Managing Acne and Fluid Retention on TRT: What's Actually Going On and How to Fix It
Acne and fluid retention are two of the most common early TRT complaints, and both have straightforward biological explanations. Acne is driven by DHT from testosterone conversion; fluid retention is driven by estradiol from aromatization. Dr. Farhan Abdullah explains exactly what drives each side effect, why dosing frequency matters more than most patients realize, and the careful approach to managing estrogen that avoids the common overcorrection mistake.

Two of the most common complaints I hear from men in the early weeks of testosterone replacement therapy are acne and feeling puffy or bloated. Both are real, both are manageable, and both are frequently handled poorly -- either dismissed as inevitable or treated aggressively in ways that cause their own problems. Let me give you the honest picture of what's driving each one and what we actually do about it.
Acne on TRT: The Mechanism
Testosterone itself doesn't directly cause acne -- dihydrotestosterone (DHT) does. When testosterone levels rise, the enzyme 5-alpha reductase converts some of it to DHT, which is more potent at androgen receptors in skin sebaceous glands. Elevated DHT stimulates sebum production, and excess sebum creates the conditions for acne-causing bacteria to thrive. This is the same basic mechanism behind teenage acne during puberty when androgens surge -- TRT just recreates similar androgen activity in adult skin that may not have seen those levels in years.
The severity varies considerably between individuals. Men with a genetic predisposition to androgen-sensitive skin will be more reactive. Men who were acne-prone as teenagers often see more TRT-related skin issues. DHT conversion rate also varies based on individual 5-alpha reductase activity, which is partially genetic.
What We Do About It
The first step is always reviewing the protocol. Men who inject weekly or less frequently experience larger testosterone peaks -- the spike drives more DHT conversion than a steady physiological level would. Switching from weekly to twice-weekly or even smaller daily injections flattens the curve and often reduces acne noticeably without any other intervention. This is one of several reasons I prefer more frequent, smaller dosing over large weekly injections.
Topical retinoids and benzoyl peroxide work for mild TRT-related acne the same way they do for conventional acne. Zinc supplementation has modest evidence for reducing sebum production. For men with more significant breakouts, low-dose oral antibiotics short-term or topical clindamycin can bridge the adaptation period -- most TRT-related acne peaks in the first three to six months and often improves as the skin adapts.
What I don't reflexively reach for is a 5-alpha reductase inhibitor like finasteride. Yes, blocking DHT conversion would reduce acne, but DHT has important functions -- libido, mood, and some cognitive effects are partially DHT-mediated. Suppressing it pharmacologically to manage skin side effects is a poor trade in most cases.
Fluid Retention on TRT: The Mechanism
Testosterone aromatizes -- it converts to estradiol via the aromatase enzyme, particularly in adipose (fat) tissue. Estradiol at elevated levels promotes sodium retention through aldosterone pathways, which causes water retention. This is why some men starting TRT notice their face looks puffier, their rings feel tighter, or the scale jumps a few pounds in the first weeks despite no change in diet.
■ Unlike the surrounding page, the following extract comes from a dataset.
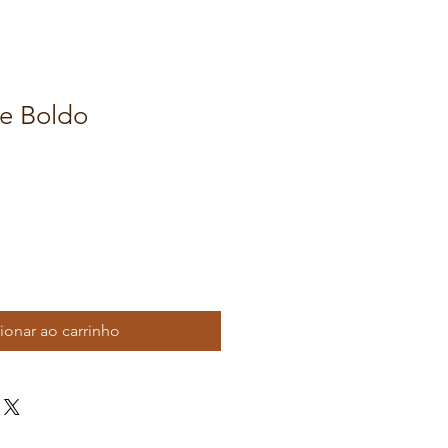
e Boldo
ionar ao carrinho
It's worth noting that some estradiol is not only normal but essential -- men need estradiol for bone density, cardiovascular health, libido, and mood. The goal is never to eliminate estrogen but to keep it in a physiological range.
What We Do About It
Moderate fluid retention in the first weeks of TRT often resolves on its own as the body adapts. Dose and dosing frequency matter here too -- supraphysiological testosterone levels drive more aromatization than levels in the normal physiological range. If a man is experiencing significant retention, the first question is whether the dose needs to be dialed back.
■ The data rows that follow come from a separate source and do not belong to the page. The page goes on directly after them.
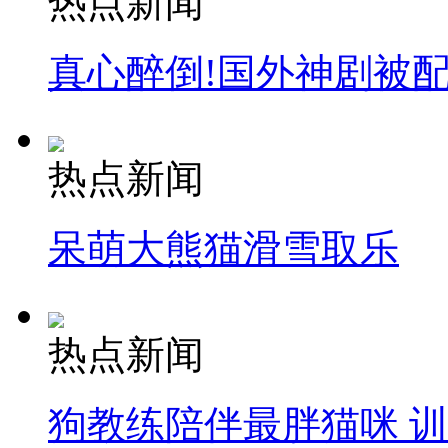
热点新闻
真心醉倒!国外神剧被
热点新闻
呆萌大熊猫滑雪取乐
热点新闻
狗教练陪伴最胖猫咪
If labs show estradiol is genuinely elevated, a low-dose aromatase inhibitor (anastrozole) can reduce conversion. But this is a tool I use carefully and sparingly -- over-suppressing estrogen creates its own set of problems including joint pain, low libido, mood disturbance, and bone density loss. Chasing an arbitrary "low estrogen" target is one of the most common mistakes in poorly managed TRT, and it's worth a separate article.
Lifestyle factors matter too. Reducing sodium intake, staying well-hydrated, and maintaining regular cardiovascular exercise all reduce the tendency toward water retention during the adaptation phase. For most men on a well-managed TRT protocol in Southlake, these side effects are temporary speed bumps on the way to the benefits, not reasons to stop.
When to Call Your Provider
Mild acne and a few pounds of water weight in the first month are expected and manageable. What warrants a sooner conversation: acne that's severe, widespread, or not responding to basic measures after six to eight weeks; notable swelling in the legs or ankles (which can indicate a different mechanism entirely); blood pressure increases; or symptoms that feel systemic rather than superficial. None of these are common with properly managed TRT, but they're worth knowing to watch for.